Kios building 7a: this is the village mosque; it's empty inside.
The Cyprus Temples project's bicommunal architectural survey team generally said it was in good condition, and didn't mention any damage. Yet when he visited, Turkish Cypriot journalist Hasan Karaokçu found that
The Mosque was also a victim of neglect. Its doors and windows were all broken and inside was full of pigeon nests and faeces. We could hardly walk around the Mosque because it was surrounded by overgrown weeds and thorns.So the mosque must have been repaired; but a Turkish Cypriot from Istinjo, BirKıbrıslı, mentioned seeing the 'mosque, minus the minaret'.
I don't think the bicommunal architectural survey team - or Karaokçu - knew the mosque had had a minaret before; they did not mention any minaret, and the Cyprus Temples project said the structure of the mosque was in '[g]ood' condition and the mass of the building '[p]reserved'.
It was like visiting a foreign place. None of my family's houses were still standing.

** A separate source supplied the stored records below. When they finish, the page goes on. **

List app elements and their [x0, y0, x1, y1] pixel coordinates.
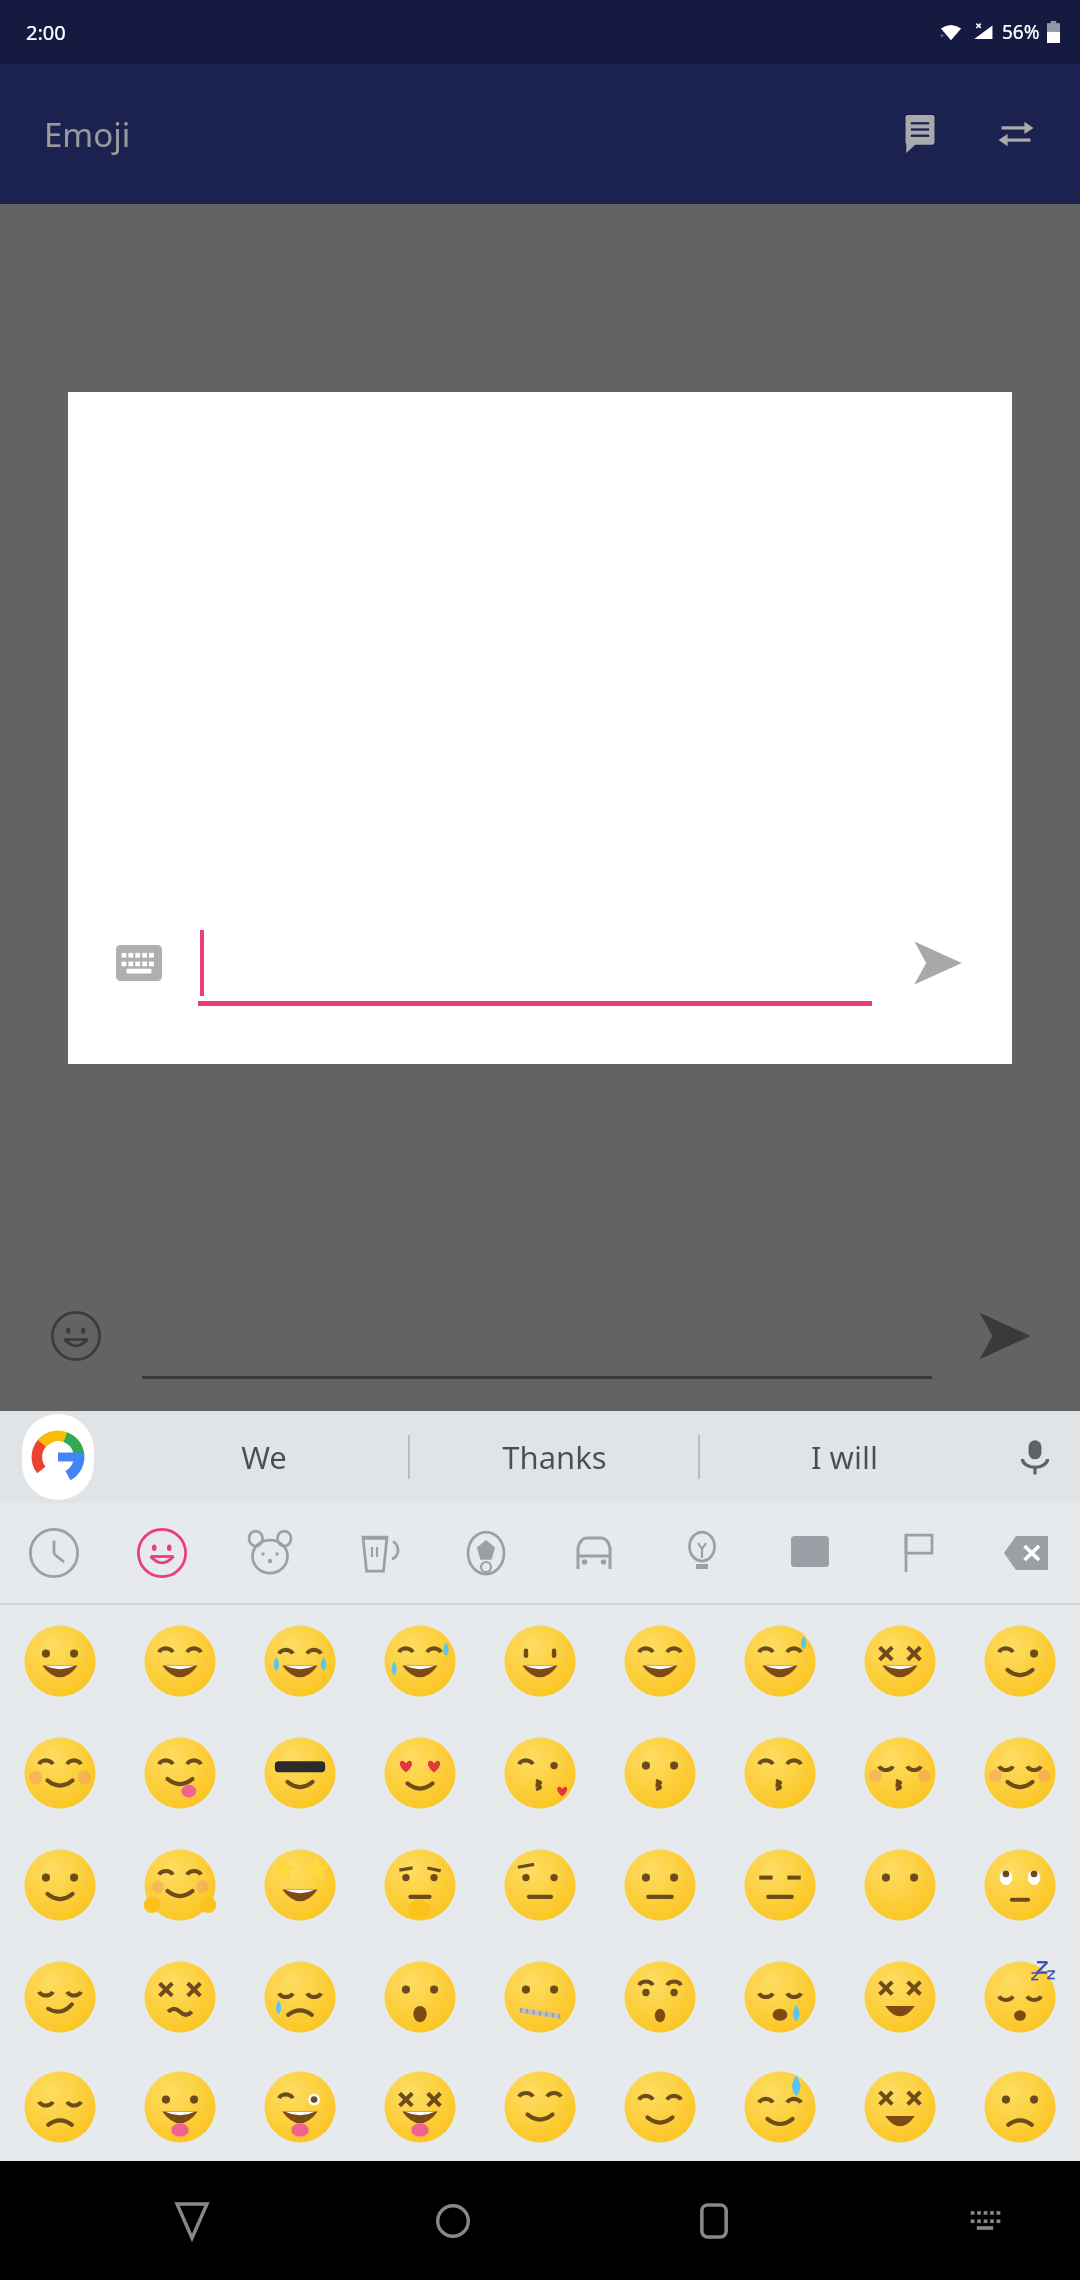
button[interactable]: Recent apps [659, 2166, 769, 2276]
button[interactable]: raisebrow [480, 1829, 600, 1941]
button[interactable]: Thanks [410, 1411, 698, 1503]
staticText: 2:00 [26, 19, 66, 46]
button[interactable]: blush [0, 1717, 120, 1829]
button[interactable]: Google [22, 1414, 94, 1500]
button[interactable]: kiss [600, 1717, 720, 1829]
button[interactable]: think [360, 1829, 480, 1941]
button[interactable]: yum [120, 1717, 240, 1829]
button[interactable]: clock [0, 1503, 108, 1603]
button[interactable]: relieved [960, 1717, 1080, 1829]
button[interactable]: car [540, 1503, 648, 1603]
button[interactable]: smirk [0, 1941, 120, 2053]
button[interactable]: I will [700, 1411, 988, 1503]
button[interactable]: zipper [480, 1941, 600, 2053]
button[interactable]: smiley [108, 1503, 216, 1603]
button[interactable]: oh [360, 1941, 480, 2053]
button[interactable]: Voice input [990, 1412, 1080, 1502]
staticText: Thanks [502, 1436, 607, 1478]
button[interactable]: back [972, 1503, 1080, 1603]
button[interactable]: rofl [360, 1605, 480, 1717]
button[interactable]: Keyboard [104, 928, 174, 998]
button[interactable]: weary2 [840, 2053, 960, 2161]
button[interactable]: star [240, 1829, 360, 1941]
button[interactable]: kissheart [480, 1717, 600, 1829]
button[interactable]: hug [120, 1829, 240, 1941]
button[interactable]: ball [432, 1503, 540, 1603]
button[interactable]: yumface [480, 2053, 600, 2161]
button[interactable]: anguish [840, 1941, 960, 2053]
button[interactable]: squint [840, 1605, 960, 1717]
button[interactable]: Messages [882, 96, 958, 172]
button[interactable]: tongue [120, 2053, 240, 2161]
button[interactable]: We [120, 1411, 408, 1503]
button[interactable]: confounded [120, 1941, 240, 2053]
button[interactable]: Emoji [30, 1290, 122, 1382]
button[interactable]: joy [240, 1605, 360, 1717]
button[interactable]: hushed [600, 1941, 720, 2053]
staticText: 56% [1002, 19, 1040, 45]
button[interactable]: Home [398, 2166, 508, 2276]
button[interactable]: frown [960, 2053, 1080, 2161]
button[interactable]: grinbeam [120, 1605, 240, 1717]
button[interactable]: sleep [960, 1941, 1080, 2053]
button[interactable]: neutral [600, 1829, 720, 1941]
button[interactable]: animal [216, 1503, 324, 1603]
button[interactable]: kisssmile [720, 1717, 840, 1829]
staticText: We [241, 1436, 287, 1478]
button[interactable]: sweatsmile [720, 1605, 840, 1717]
button[interactable]: squinttongue [360, 2053, 480, 2161]
button[interactable]: bulb [648, 1503, 756, 1603]
button[interactable]: relief2 [600, 2053, 720, 2161]
button[interactable]: kissclosed [840, 1717, 960, 1829]
staticText: Emoji [44, 112, 131, 157]
button[interactable]: cup [324, 1503, 432, 1603]
button[interactable]: hearteyes [360, 1717, 480, 1829]
button[interactable]: open [480, 1605, 600, 1717]
button[interactable]: winktongue [240, 2053, 360, 2161]
button[interactable]: wink [960, 1605, 1080, 1717]
button[interactable]: sym [756, 1503, 864, 1603]
button[interactable]: sunglasses [240, 1717, 360, 1829]
button[interactable]: Switch keyboard [935, 2171, 1035, 2271]
button[interactable]: worried [240, 1941, 360, 2053]
button[interactable]: coldsweat [720, 2053, 840, 2161]
button[interactable]: pensive [0, 2053, 120, 2161]
button[interactable]: Send [898, 924, 976, 1002]
button[interactable]: flag [864, 1503, 972, 1603]
button[interactable]: smilebeam [600, 1605, 720, 1717]
button[interactable]: expressionless [720, 1829, 840, 1941]
button[interactable]: slight [0, 1829, 120, 1941]
button[interactable]: roll [960, 1829, 1080, 1941]
button[interactable]: grin [0, 1605, 120, 1717]
button[interactable]: nomouth [840, 1829, 960, 1941]
button[interactable]: sleepy [720, 1941, 840, 2053]
staticText: I will [811, 1436, 878, 1478]
button[interactable]: Send message [958, 1290, 1050, 1382]
button[interactable]: Swap [978, 96, 1054, 172]
button[interactable]: Back [137, 2166, 247, 2276]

And the house I was born in lay in ruins just across the road from Grandparents' "guest house".
The wallnut [sic - walnut] tree was long gone. The orchards, the vineyards, the almond and carob trees, even the figs had disappeared. There were a few skinny pomegranate and orange trees trying to survive in the suffocating heat. The water at the fountain which was flowing day and night as thick as my neck had almost totally dried up.
I couldnt identify the places where the village flour mill and the wheat threshing field had stood. Only the school building and the mosque, minus the minaret, looked familiar.
Kios building 7b: mosque keystone - the Cyprus Temples project couldn't see it properly, and thought it said 1935; but zoom shows the mosque was built in 1937.